Part of our preparation was having the retail open, being able to engage customers that are coming in, answer their questions, learn how to scan items, and work in a cash environment. We’re fortunate to have been out in front. 

WM: What are you expecting on opening day?  What’s the temperature of the staff and patients?

BG: The temperature is running really hot. People are extremely excited. It starts with our wellness specialist and all the people who have been with us on this journey for so long. We know that those medical [marijuana] cardholders have been waiting for over a year and a half for their opportunity to purchase legalized flower in the state of Missouri. 

Based on our web traffic, as we’ve drawn closer, we’ve seen almost 2,000 people sign up to find out when we’ll have flower. Between that [web traffic] and the general in-store traffic that we’ve had from being open for so long, people are ready and excited. We’re expecting lines and energy to be strong. 

WM: What can patients in Missouri expect in the first days and weeks of legal sales? 

It’s going to be a very slow roll, like many states that have gone before us experienced, until the supply chain catches up with demand. Because the number of cultivators through commencement, processing, and harvest is very low, but increasing everyday. There’s two testing labs, one in St. Louis and one in Kansas City. Obviously patient safety in the roll out is paramount and tied to [testing labs]. It delays some things a bit, but for all the right reasons. 

So what patients will see in Missouri is that we’ll start out with flower. And then over time, as we get into the new year, you’ll start to see different product lines develop. We have a manufacturing lab, so we’ll be doing vape carts, tinctures, edibles, and gummies.
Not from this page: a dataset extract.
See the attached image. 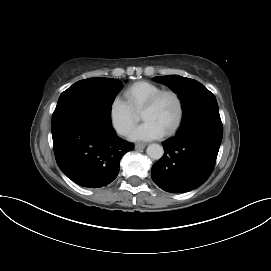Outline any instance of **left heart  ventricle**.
Masks as SVG:
<instances>
[{"instance_id": "obj_1", "label": "left heart ventricle", "mask_w": 271, "mask_h": 271, "mask_svg": "<svg viewBox=\"0 0 271 271\" xmlns=\"http://www.w3.org/2000/svg\"><path fill=\"white\" fill-rule=\"evenodd\" d=\"M177 116V104L171 95L162 96L157 104L141 112L142 120H151L165 132L172 126Z\"/></svg>"}]
</instances>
But that’s going to be a little down the road. 

Specific to us, patients can expect that we’ll be maintaining everybodys’ health and wellness. We have a full protocol based on the pandemic. We’ll put people through with masks and temperature taking and sanitation of everything. We have one-on-one experiences with our wellness specialists and patients based on capacity. We don’t want people to feel rushed, they should really take their time. It’s new to so many people, they should have the ultimate experience. 
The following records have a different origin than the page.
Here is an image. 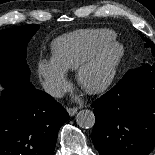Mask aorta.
Listing matches in <instances>:
<instances>
[{"label": "aorta", "mask_w": 155, "mask_h": 155, "mask_svg": "<svg viewBox=\"0 0 155 155\" xmlns=\"http://www.w3.org/2000/svg\"><path fill=\"white\" fill-rule=\"evenodd\" d=\"M76 123L81 128H92L95 124V115L91 110L83 109L77 113Z\"/></svg>", "instance_id": "aorta-1"}]
</instances>
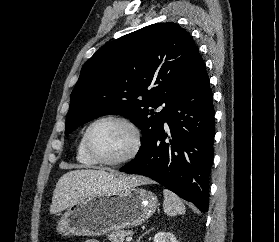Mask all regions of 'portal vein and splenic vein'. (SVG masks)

WM: What are Missouri’s ambitions for medical cannabis? Or cannabis at large? 

I think the best summary of the state’s ambitions is when the voters in Missouri, over a year and a half ago, voted in Amendment 2 with more than 65% of the vote. The people want cannabis. That’s where it all really begins, in my mind. There’s an energy for the medicine, for the plant to make people’s lives better. If you look at Missouri as a whole, our opioid epidemic, like much of the country, is high. Higher than it needs to be. I think what this medicine and this plant will be able to provide for so many is what drives the willingness to support it.

As you look longer term, it’s the natural evolution. Once [medical cannabis] is successful and off the ground, people will have the energy for what’s next for cannabis. And that’s a complete adult use market like the 11 states that are currently in that position. We’ll see that probably sooner than later.